The other day one of my friends was talking about how she would like another baby – a brother or sister for her three boys. ‘Why don’t you adopt?’ asked another friend, a mum of two who works in social services. ‘There are so many needy children out there who need homes, it’s heartbreaking.’
She’s right, of course, and when you’re a mum you do feel guilty that your child should have so much love and security when other children have nothing.
That’s why I can, in a way, understand Madonna’s urge to adopt Mercy James. When you’re so rich it must feel natural to want to spread the wealth.
Two of my friends were adopted because their birth parents were unfit/unwilling to care for them, and they’ve definitely had much better lives as a result.

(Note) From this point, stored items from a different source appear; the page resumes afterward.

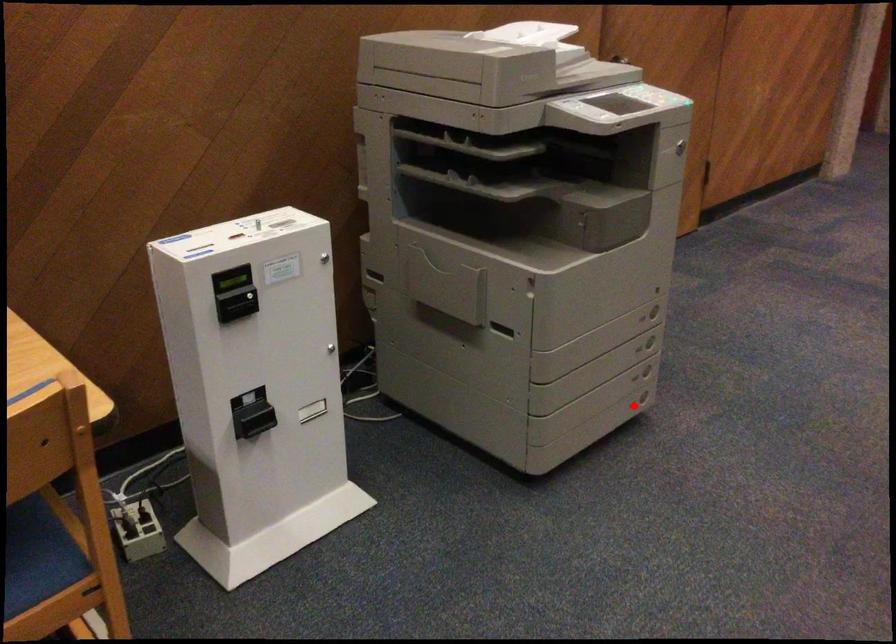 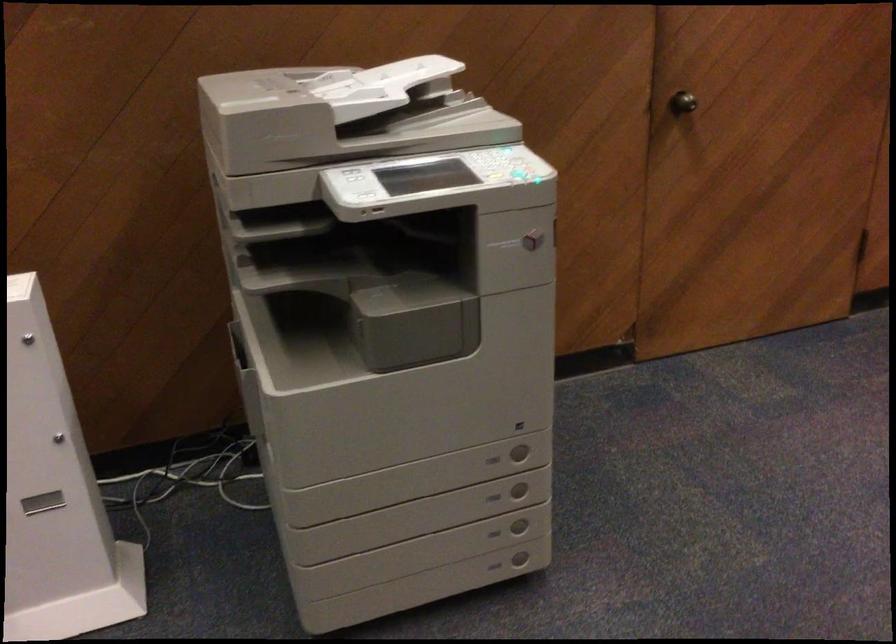 Question: I am providing you with two images of the same scene from different viewpoints. A red point is shown in image1. For the corresponding object point in image2, is it positioned nearer or farther from the camera?

Choices:
 (A) Nearer
 (B) Farther

Answer: (A) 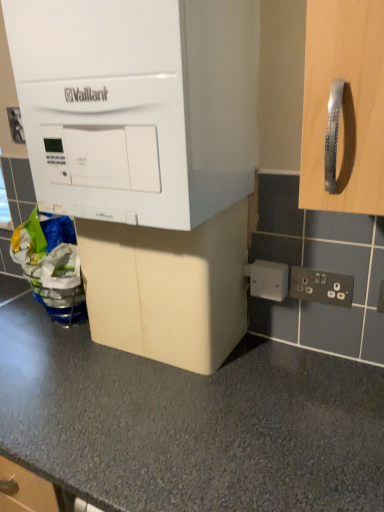 Question: Looking at the image, does white matte vaillant boiler at upper left, arranged as the first cabinetry when viewed from the top, seem bigger or smaller compared to beige matte cabinet at center, which appears as the 2th cabinetry when viewed from the top?

Choices:
 (A) big
 (B) small

Answer: (A)

Question: From the image's perspective, is white matte vaillant boiler at upper left, arranged as the first cabinetry when viewed from the top, located above or below beige matte cabinet at center, acting as the 1th cabinetry starting from the bottom?

Choices:
 (A) above
 (B) below

Answer: (A)

Question: Which object is the closest to the white plastic electric outlet at upper left, the 3th electric outlet when ordered from bottom to top?

Choices:
 (A) white plastic electric outlet at lower right, the second electric outlet from the top
 (B) white matte vaillant boiler at upper left, arranged as the first cabinetry when viewed from the top
 (C) black plastic electrical outlet at lower right, acting as the 3th electric outlet starting from the back
 (D) beige matte cabinet at center, acting as the 1th cabinetry starting from the bottom

Answer: (B)

Question: Estimate the real-world distances between objects in this image. Which object is closer to the black plastic electrical outlet at lower right, marked as the 1th electric outlet in a right-to-left arrangement?

Choices:
 (A) white plastic electric outlet at lower right, the 2th electric outlet when ordered from bottom to top
 (B) beige matte cabinet at center, acting as the 1th cabinetry starting from the bottom
 (C) white matte vaillant boiler at upper left, the second cabinetry when ordered from bottom to top
 (D) white plastic electric outlet at upper left, which appears as the 1th electric outlet when viewed from the back

Answer: (A) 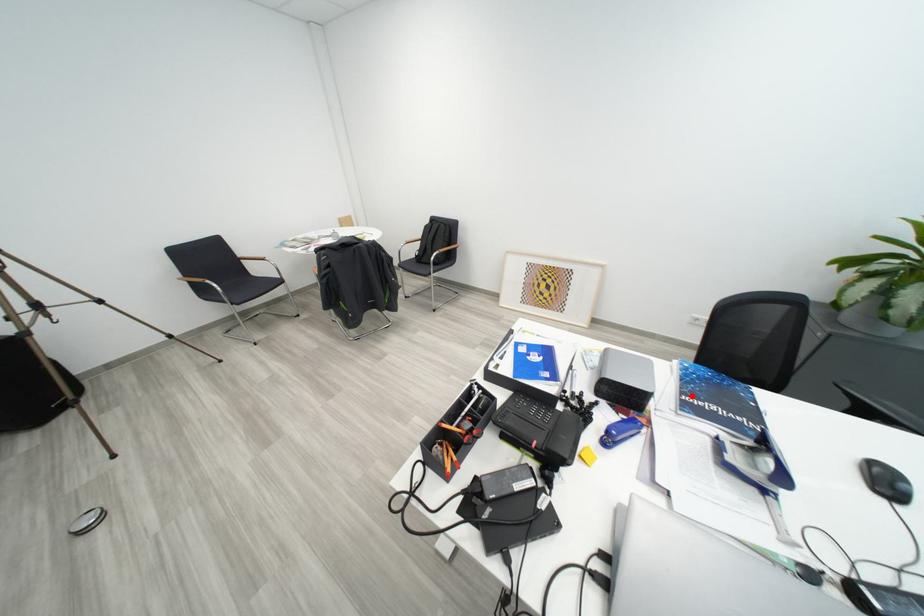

But I’m growing increasingly uncomfortable with the way the adoption has been handled. Someone as powerful as Madonna could surely adopt in private, as the actor Ewan McGregor did a few years ago. And I’d also like to know why it wasn’t possible for Madonna to go and and bring Mercy back to the UK herself – reportedly sending a nanny and an entourage of staff.

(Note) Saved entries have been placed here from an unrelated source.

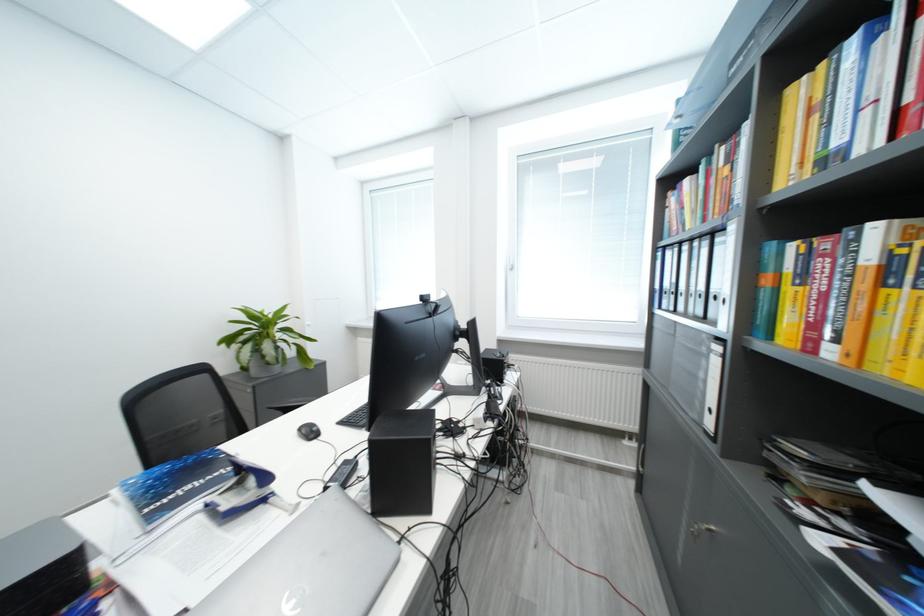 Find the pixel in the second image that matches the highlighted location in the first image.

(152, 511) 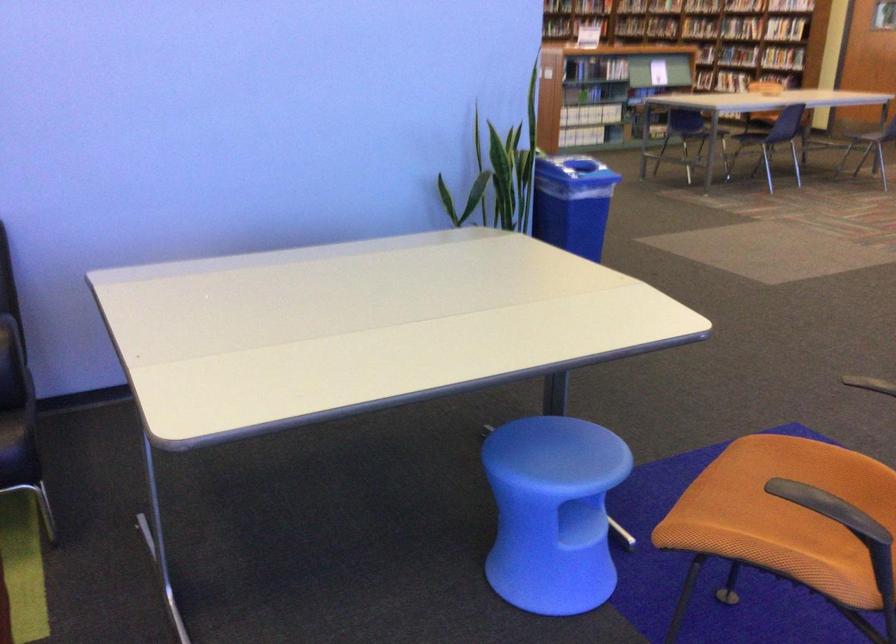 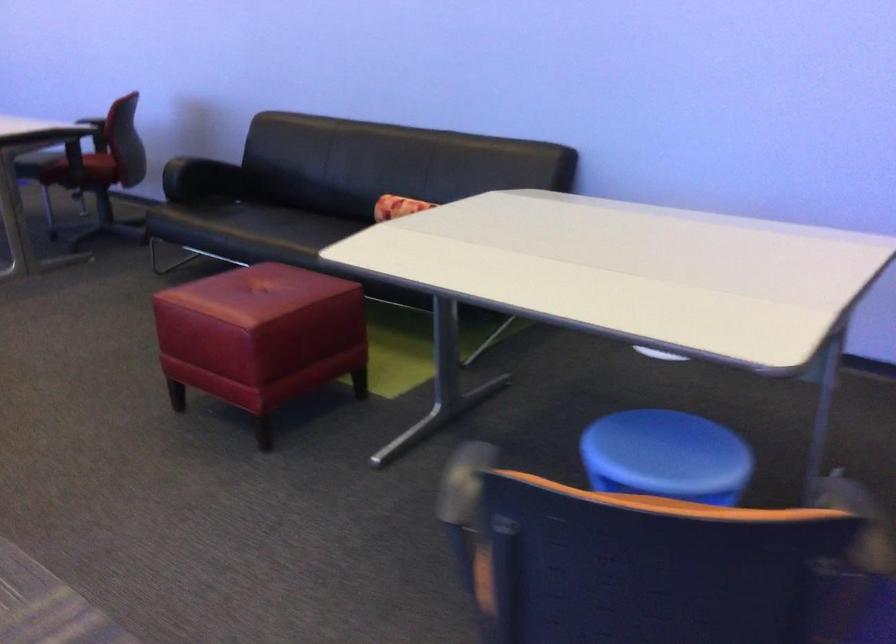 Question: I am providing you with two images of the same scene from different viewpoints. Please identify which objects are invisible in image2.

Choices:
 (A) black toothbrush cup
 (B) red leather ottoman
 (C) orange chair sitting surface
 (D) blue round stool

Answer: (C) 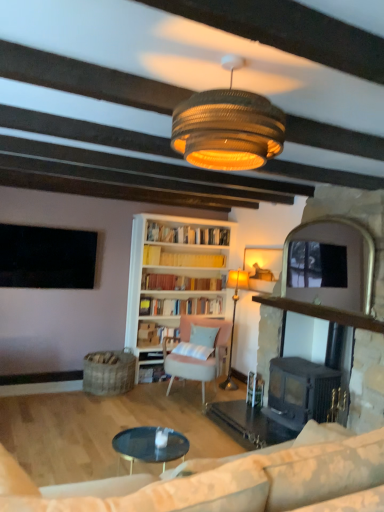 Question: Are hardcover book at center, marked as the third book in a top-to-bottom arrangement, and yellow paperbacks at center, marked as the third book in a bottom-to-top arrangement, located far from each other?

Choices:
 (A) no
 (B) yes

Answer: (B)

Question: Is hardcover book at center, which is the first book from bottom to top, at the right side of yellow paperbacks at center, acting as the 1th book starting from the top?

Choices:
 (A) yes
 (B) no

Answer: (B)

Question: Considering the relative positions of hardcover book at center, which is the first book from bottom to top, and yellow paperbacks at center, acting as the 1th book starting from the top, in the image provided, is hardcover book at center, which is the first book from bottom to top, in front of yellow paperbacks at center, acting as the 1th book starting from the top,?

Choices:
 (A) yes
 (B) no

Answer: (A)

Question: From a real-world perspective, does hardcover book at center, which is the first book from bottom to top, sit lower than yellow paperbacks at center, marked as the third book in a bottom-to-top arrangement?

Choices:
 (A) yes
 (B) no

Answer: (A)

Question: Is hardcover book at center, marked as the third book in a top-to-bottom arrangement, completely or partially outside of yellow paperbacks at center, acting as the 1th book starting from the top?

Choices:
 (A) no
 (B) yes

Answer: (B)

Question: From the image's perspective, is light blue fabric pillow at center above or below yellow paperbacks at center, acting as the 1th book starting from the top?

Choices:
 (A) below
 (B) above

Answer: (A)

Question: Considering the positions of point (213, 339) and point (165, 259), is point (213, 339) closer or farther from the camera than point (165, 259)?

Choices:
 (A) closer
 (B) farther

Answer: (A)

Question: Based on their sizes in the image, would you say light blue fabric pillow at center is bigger or smaller than yellow paperbacks at center, marked as the third book in a bottom-to-top arrangement?

Choices:
 (A) big
 (B) small

Answer: (A)

Question: In the image, is light blue fabric pillow at center positioned in front of or behind yellow paperbacks at center, marked as the third book in a bottom-to-top arrangement?

Choices:
 (A) front
 (B) behind

Answer: (A)

Question: From the image's perspective, is beige fabric couch at lower right above or below hardcover book at center, marked as the third book in a top-to-bottom arrangement?

Choices:
 (A) below
 (B) above

Answer: (B)

Question: Considering their positions, is beige fabric couch at lower right located in front of or behind hardcover book at center, marked as the third book in a top-to-bottom arrangement?

Choices:
 (A) front
 (B) behind

Answer: (A)

Question: Is beige fabric couch at lower right inside the boundaries of hardcover book at center, marked as the third book in a top-to-bottom arrangement, or outside?

Choices:
 (A) outside
 (B) inside

Answer: (A)

Question: From a real-world perspective, is beige fabric couch at lower right physically located above or below hardcover book at center, which is the first book from bottom to top?

Choices:
 (A) above
 (B) below

Answer: (A)

Question: Considering the positions of point (203, 136) and point (175, 374), is point (203, 136) closer or farther from the camera than point (175, 374)?

Choices:
 (A) closer
 (B) farther

Answer: (A)

Question: Is braided wicker lampshade at center, placed as the first lamp when sorted from top to bottom, bigger or smaller than pastel pink fabric chair at center?

Choices:
 (A) big
 (B) small

Answer: (B) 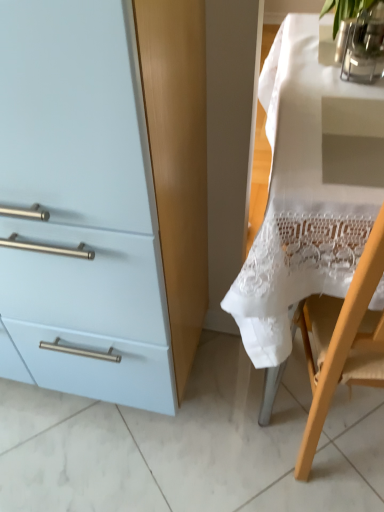 In order to click on free spot in front of clear glass vase at upper right, the 2th glass vase from the front in this screenshot , I will do click(330, 91). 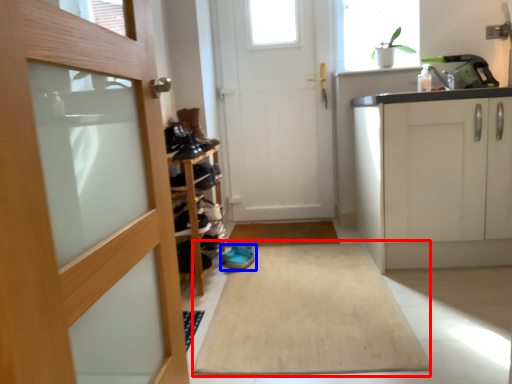 Question: Which of the following is the closest to the observer, bath mat (highlighted by a red box) or footwear (highlighted by a blue box)?

Choices:
 (A) bath mat
 (B) footwear

Answer: (A)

A few years ago another Hollywood A-lister, the actress Jamie Lee Curtis, an adoptive mum of two, wrote the children’s book ‘Tell Me Again About The Night I Was Born’ (available from Waterstones). Of course, being written by an American film star, it’s a bit sugary and sentimental, but it does include some genuinely touching moments, including the sentence, ‘tell me again how you carried me like a china doll all the way home.’
One look at the bewildered expression on little Mercy’s face tells you she’s as fragile and precious as a china doll. I do hope she’s happy in her new home.